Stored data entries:
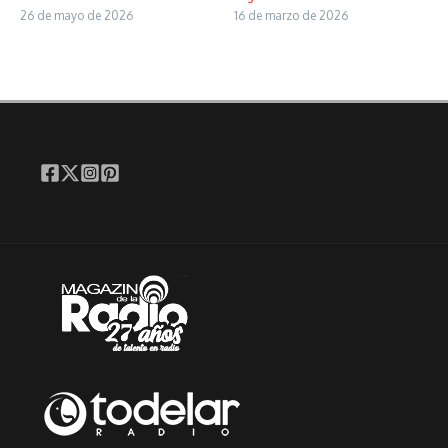
26 de mayo de 2026
16 de marzo de 2026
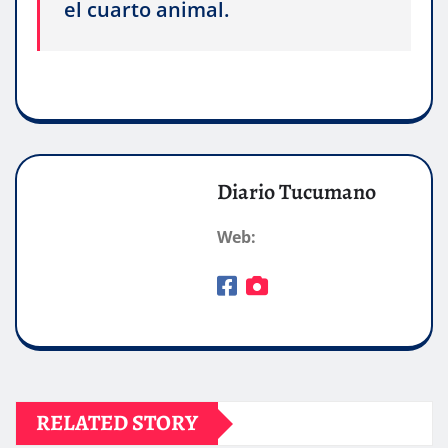
el cuarto animal.
Diario Tucumano
Web:
RELATED STORY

REQUIRED ACTION:
Exactly as written, copy the entries above without their pictures.

SOLUTION TO THE PROBLEM:
26 de mayo de 2026
16 de marzo de 2026
el cuarto animal.
Diario Tucumano
Web:
RELATED STORY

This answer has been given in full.